Em Esparta, a educação tanto dos meninos como das meninas era rígida. Os meninos, a partir dos sete anos, realizavam um treinamento militar bastante exigente, que incluía exercícios físicos, bem como técnicas de sobrevivência e combate. Quando jovem aprendiam o necessário a ler e a escrever. Deveriam falar pouco e objetivamente e cumprir ordens, por isso era uma Cidade militarizada.

No século VIII a.C., os espartanos já haviam conquistados e subjugados os povos de toda a região da Lacônia e da Messênia, onde os povos conquistados, em vez de serem expulsos ou vendidos como escravos, eram obrigados a permanecer e a realizar trabalhos agrícolas para o sustento de Esparta. Esses povos eram denominados de Hilotas, que representavam a principal força de trabalho na sociedade espartana.

 A sociedade ateniense era governada, até o século VI, pelos aristocratas, chamados também de eupátridas, que eram grandes proprietários de terras. Detinham poder político e militar, pois se consideravam descendentes de bravos guerreiros, que haviam fundado a cidade e acreditavam que eram “os melhores” (aristoi).

Em Atenas além dos pequenos proprietários outros grupos que não participavam das decisões políticas, eram formados pelos comerciantes, artesãos (ceramistas, ferreiros e tecelões) e escravos.

Até o período arcaico só os aristocratas podiam tornar-se os mais importantes soldados gregos e aos poucos, o direito foi estendido aos homens comuns. A participação dos homens comuns nas guerras fez com que surgisse sentimento de igualdade entre eles, contribuindo com o aumento de oposição popular ao domínio dos aristocratas e deu início a uma revolução que teve papel importante na conquista de direitos iguais dos cidadãos. Esses soldados eram os Hoplitas que combatiam a pé, lado a lado nas falanges e deram início à revolução hoplítica, sendo importante para a criação da democracia em Atenas.

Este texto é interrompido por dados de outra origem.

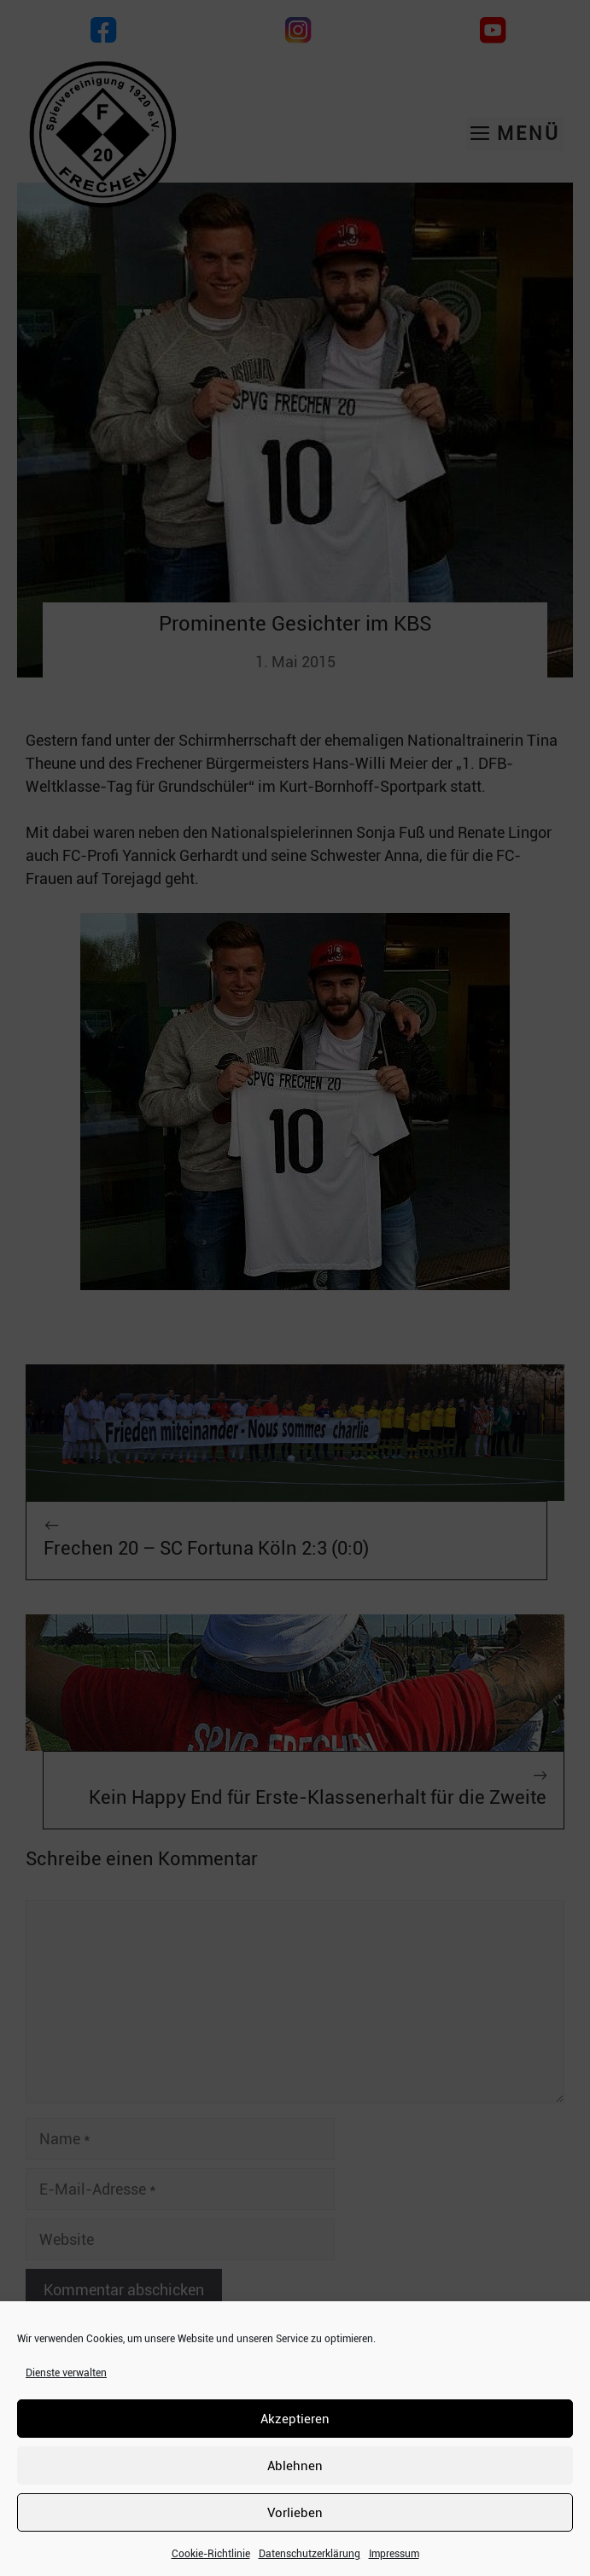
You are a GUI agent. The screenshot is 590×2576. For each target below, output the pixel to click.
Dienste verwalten (66, 2373)
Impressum (394, 2554)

Por volta de 510 a.C., Clístenes assumiu o governo de Atenas e propôs reformas que reduziram o poder da aristocracia consolidando o regime democrático na cidade. Realizou reformas como: dividiu a população ateniense em dez demos, dependendo da localização territorial, aumentou número de participantes do Bulleutérion de 400 para 500 e todos os cidadãos podiam em forma de rodízio, desde que tivessem tempo e dedicação, participar da vida política, implantou a lei do ostracismo, o exílio por um período de dez anos para aqueles que ameaçassem a ordem democrática e após o cumprimento desse período o condenado poderia voltar, eliminou a divisão censitária (por riqueza) entre os cidadãos, permitindo a todos os homens adultos a participação nas magistraturas.

Em meado do século V a.C., os gregos se envolveram em uma série de conflitos contra os invasores, um dos maiores da antiguidade. Os gregos decidiram resistir e defender seus territórios, pois [...] os principais líderes da reação foram os espartanos (poderoso exército terrestre) e os atenienses (fortes no mar). A guerra durou de 490 a.C. a 479 a.C., quando os gregos venceram a batalha de Plateia. Essa série de conflito foi contra o Império Persa e ficou conhecida como Guerras Grego-Pérsicas.

Esparta, recusando-se manter com Atenas a Confederação de Delos, formou com outras cidades a Liga do Peloponeso, para entrar em conflito com os atenienses que acabou derrotando Atenas.

Em 336 a. C., Felipe II foi assassinado e seu filho, Alexandre, assumiu o comando do exército macedônico, dando continuidade às conquistas realizadas por seu pai e fundando o Império Macedônico, um dos mais extensos da antiguidade. As conquistas de Alexandre marcaram o início de um novo período da história antiga, denominado período helenístico, no qual imperou a mistura de culturas e o respeito aos povos dominados.